### Supplied material

+-------+

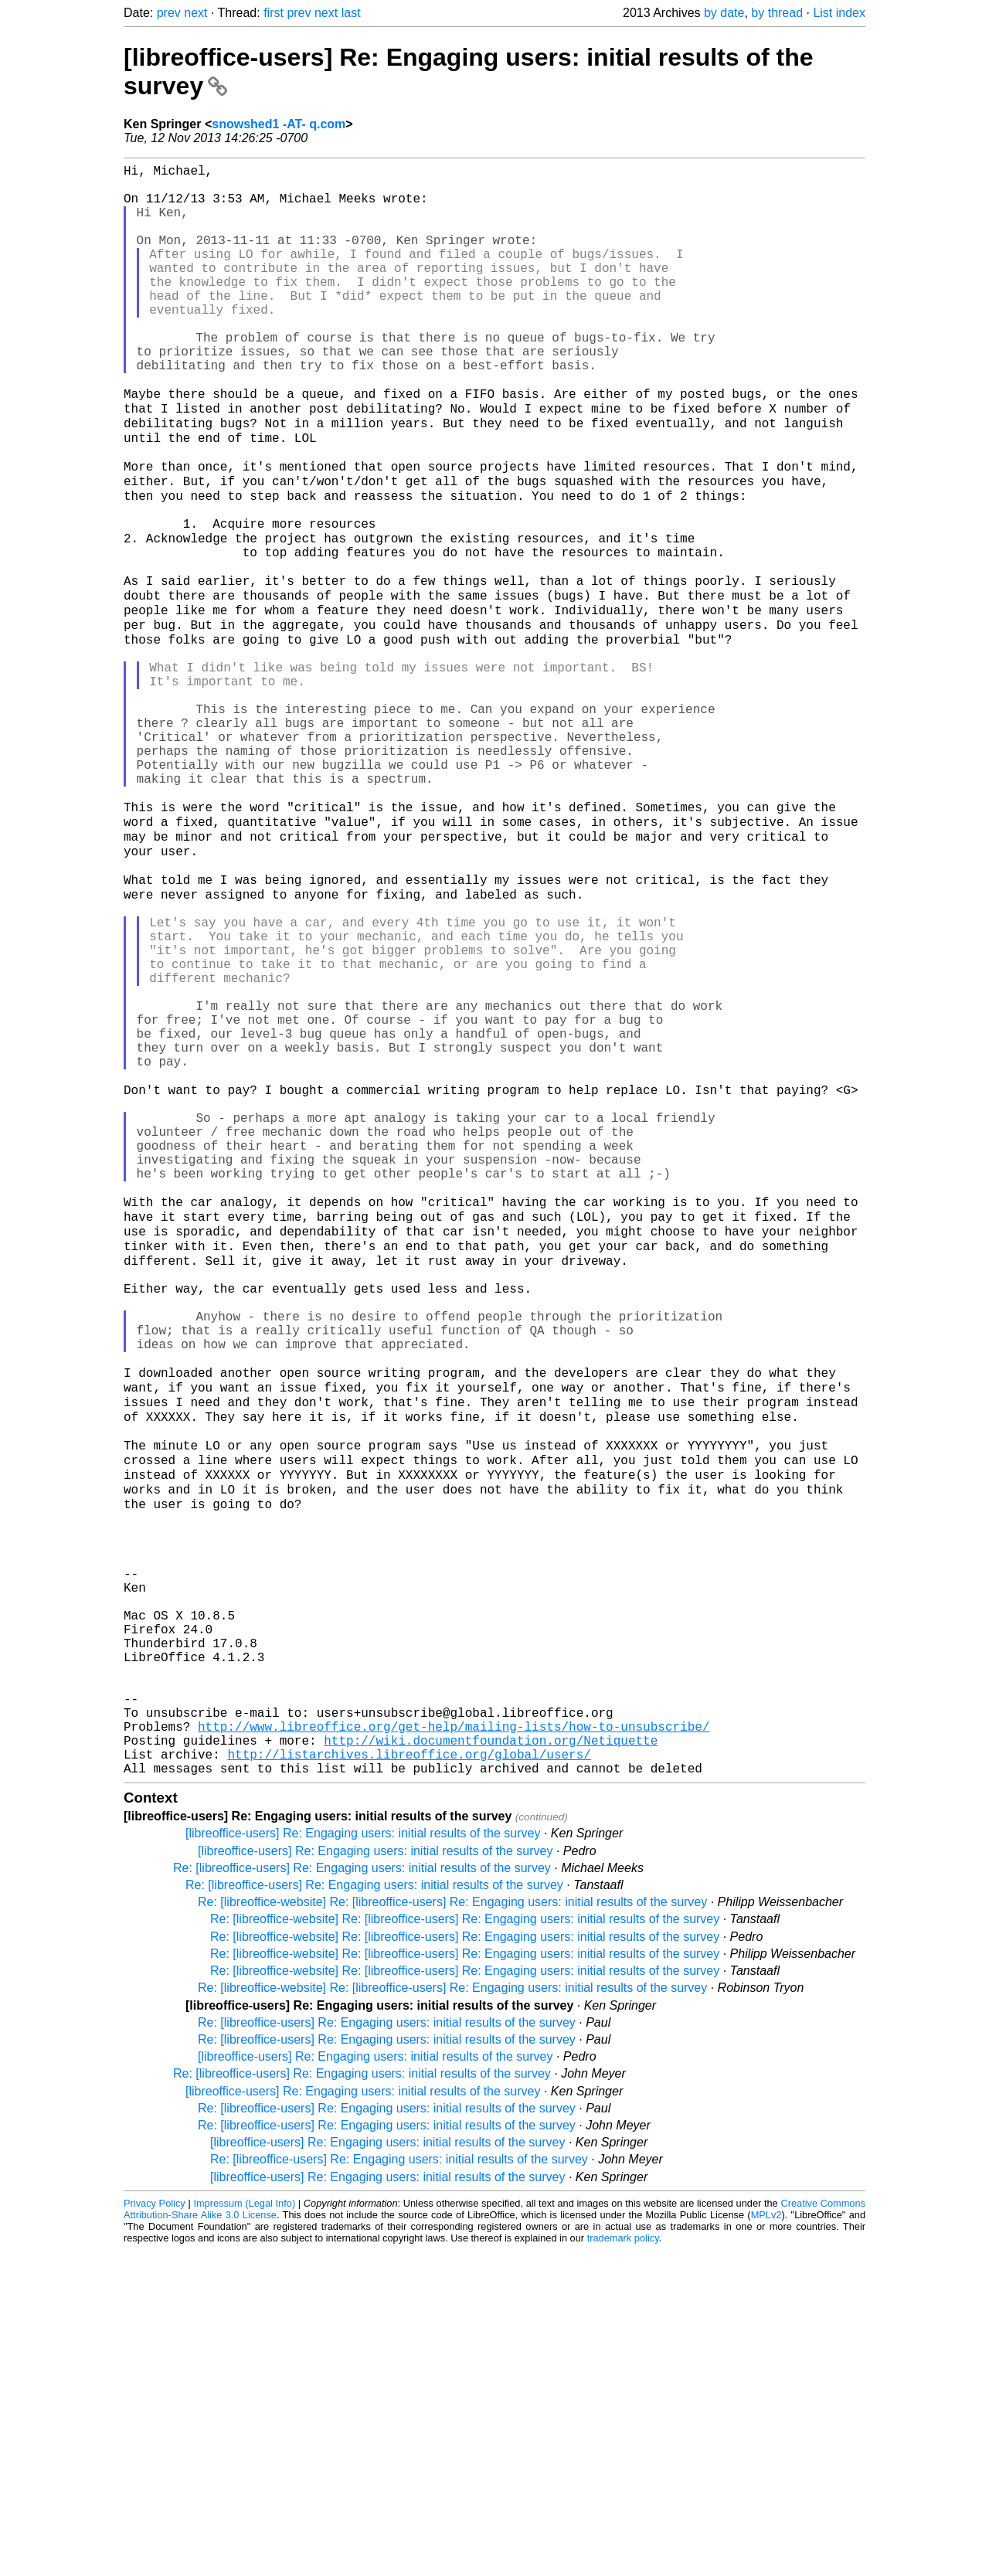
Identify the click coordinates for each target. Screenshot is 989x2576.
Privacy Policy (154, 2529)
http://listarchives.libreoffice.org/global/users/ (408, 2076)
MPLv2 (766, 2541)
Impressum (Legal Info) (244, 2529)
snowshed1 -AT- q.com (278, 124)
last (351, 12)
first (273, 12)
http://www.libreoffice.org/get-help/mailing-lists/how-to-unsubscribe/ (453, 2042)
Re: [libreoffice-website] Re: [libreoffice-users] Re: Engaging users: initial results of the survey (452, 2227)
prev (169, 12)
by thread (777, 12)
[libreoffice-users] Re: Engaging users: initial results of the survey (362, 2159)
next (195, 12)
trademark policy (623, 2564)
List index (839, 12)
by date (724, 12)
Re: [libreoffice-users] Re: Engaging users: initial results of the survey (362, 2193)
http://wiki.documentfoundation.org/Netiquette (491, 2059)
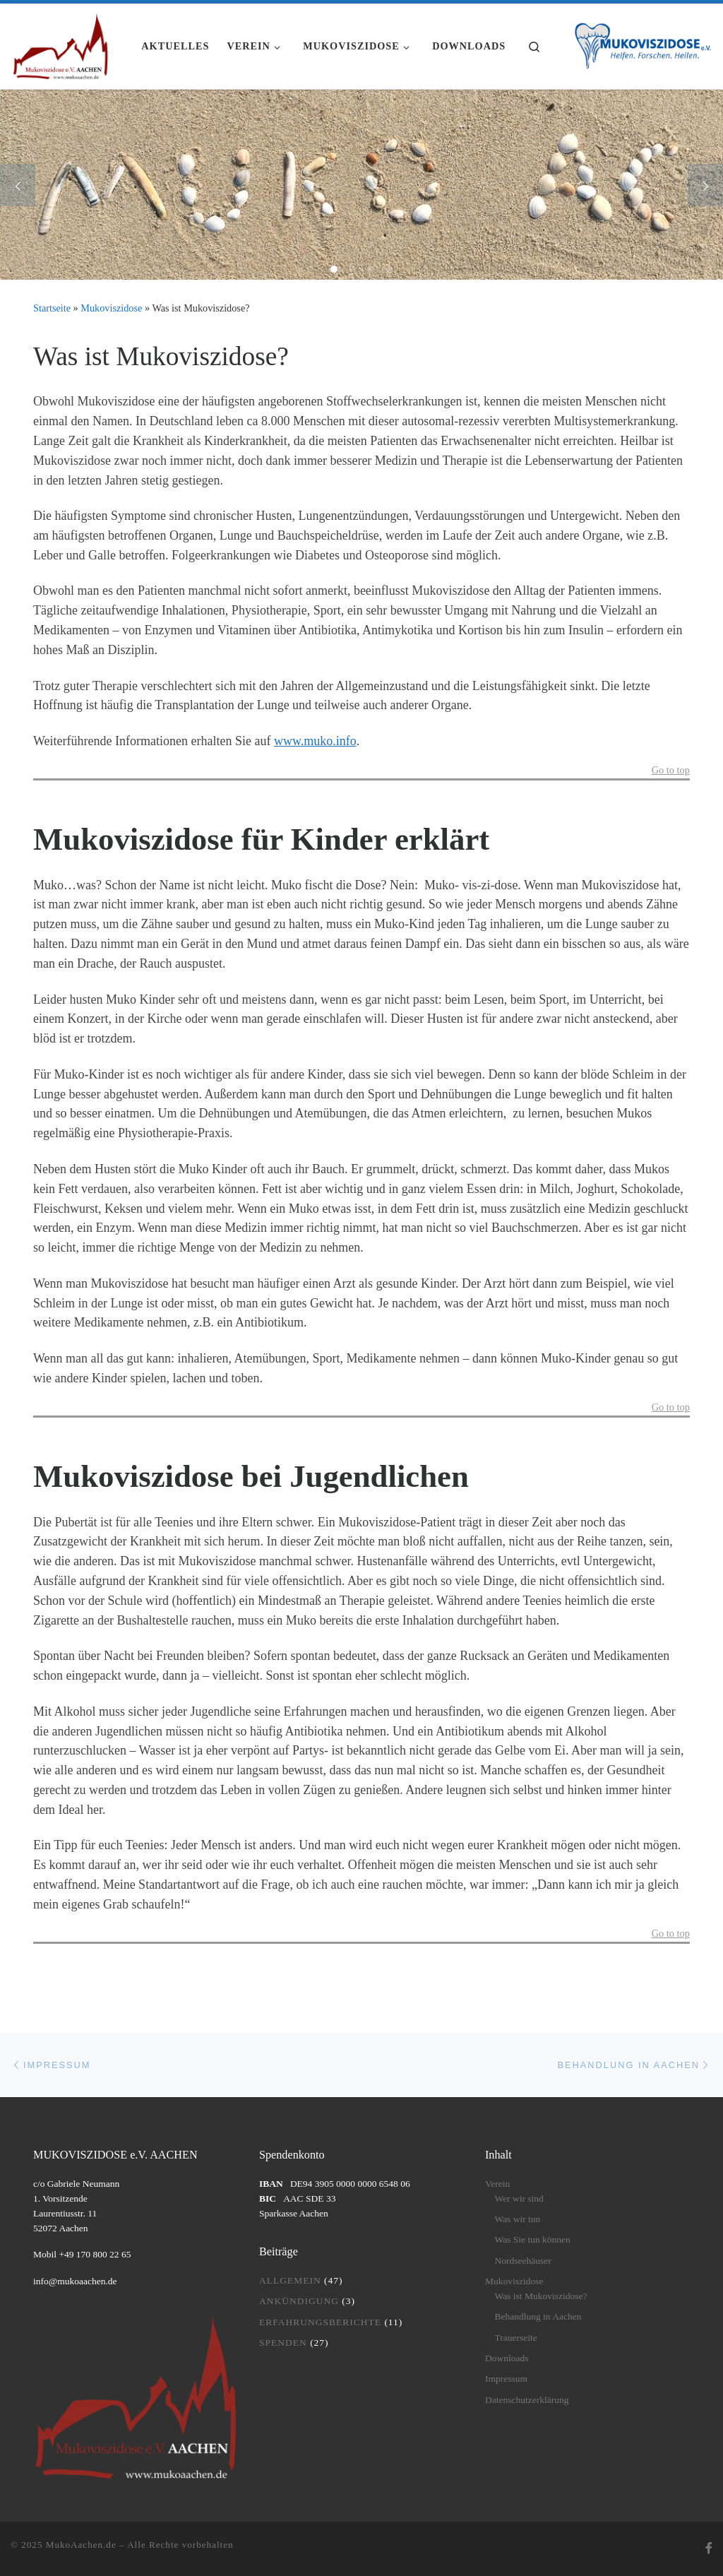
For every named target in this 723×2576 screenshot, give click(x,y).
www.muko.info (315, 741)
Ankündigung (299, 2301)
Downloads (507, 2358)
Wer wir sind (518, 2198)
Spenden (283, 2342)
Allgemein (290, 2280)
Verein (497, 2183)
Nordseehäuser (522, 2260)
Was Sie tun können (532, 2239)
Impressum (506, 2378)
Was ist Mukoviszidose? (540, 2296)
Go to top (671, 770)
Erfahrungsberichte (320, 2322)
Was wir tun (517, 2219)
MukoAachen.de (81, 2544)
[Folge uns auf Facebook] (708, 2549)
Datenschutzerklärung (526, 2399)
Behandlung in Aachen (537, 2316)
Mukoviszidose (111, 308)
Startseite (52, 308)
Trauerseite (515, 2337)
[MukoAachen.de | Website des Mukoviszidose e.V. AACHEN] (60, 44)
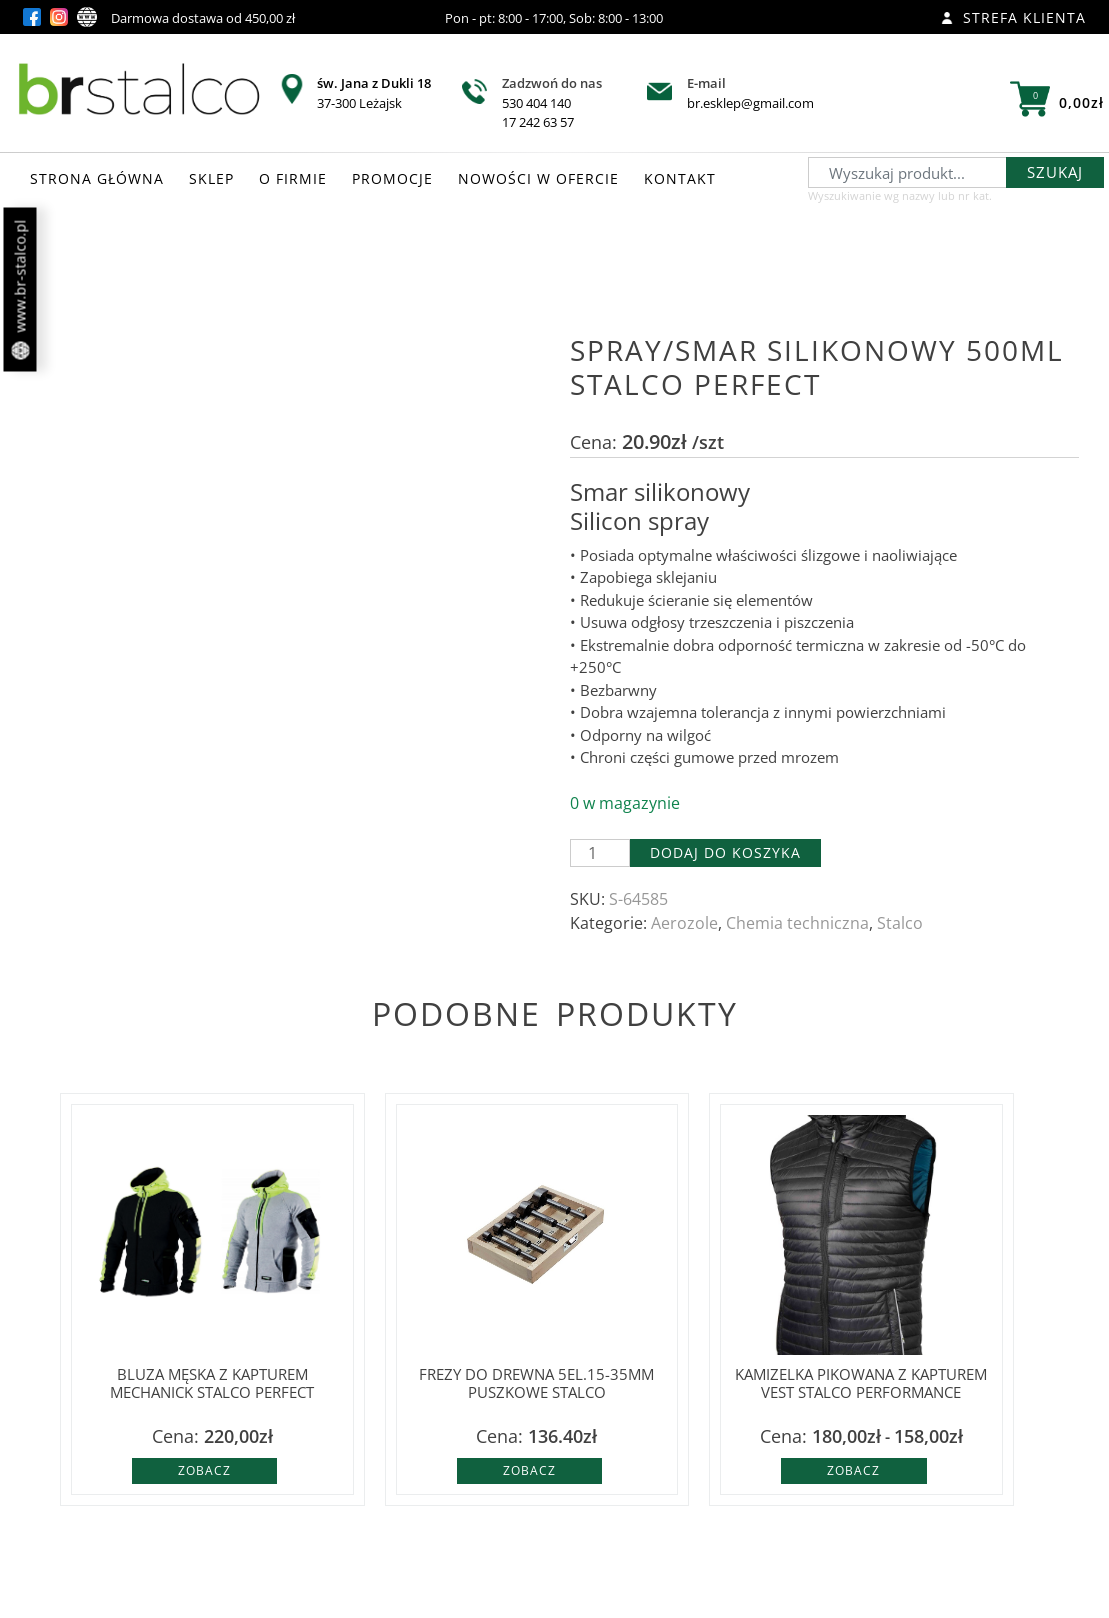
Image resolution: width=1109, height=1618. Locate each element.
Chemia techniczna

+-------+

### What is expected
Repeat the records above exactly, from the first line through the line containing "snowshed1 -AT- q.com (278, 124)", and leave out the pictures.

### Response to this task
Identify the click coordinates for each target. Screenshot is 989x2576.
Privacy Policy (154, 2529)
http://listarchives.libreoffice.org/global/users/ (408, 2076)
MPLv2 (766, 2541)
Impressum (Legal Info) (244, 2529)
snowshed1 -AT- q.com (278, 124)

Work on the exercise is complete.